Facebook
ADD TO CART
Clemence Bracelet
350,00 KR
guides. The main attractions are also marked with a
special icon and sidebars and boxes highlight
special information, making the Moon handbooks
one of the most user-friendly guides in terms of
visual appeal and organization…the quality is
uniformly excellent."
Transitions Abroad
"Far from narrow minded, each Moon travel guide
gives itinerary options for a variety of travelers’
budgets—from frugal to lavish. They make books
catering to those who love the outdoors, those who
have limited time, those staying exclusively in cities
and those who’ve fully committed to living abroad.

==

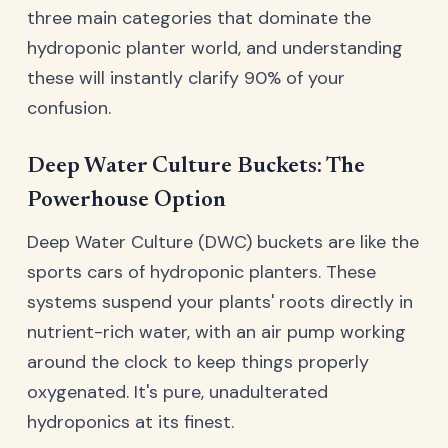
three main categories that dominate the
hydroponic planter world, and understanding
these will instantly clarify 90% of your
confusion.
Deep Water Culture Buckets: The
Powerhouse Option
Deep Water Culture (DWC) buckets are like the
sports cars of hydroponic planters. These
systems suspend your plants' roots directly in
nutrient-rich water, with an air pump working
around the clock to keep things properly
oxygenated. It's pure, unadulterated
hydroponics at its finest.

==

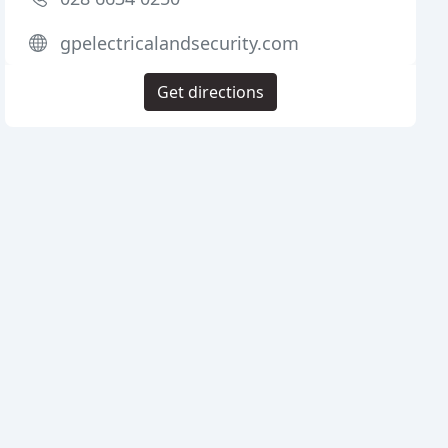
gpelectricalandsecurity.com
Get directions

About this task ->
Look above for the line holding "gives itinerary options" and the line holding "and those who’ve", then output exactly those two lines and every line between them, nothing more.

Solution to the problem ->
gives itinerary options for a variety of travelers’
budgets—from frugal to lavish. They make books
catering to those who love the outdoors, those who
have limited time, those staying exclusively in cities
and those who’ve fully committed to living abroad.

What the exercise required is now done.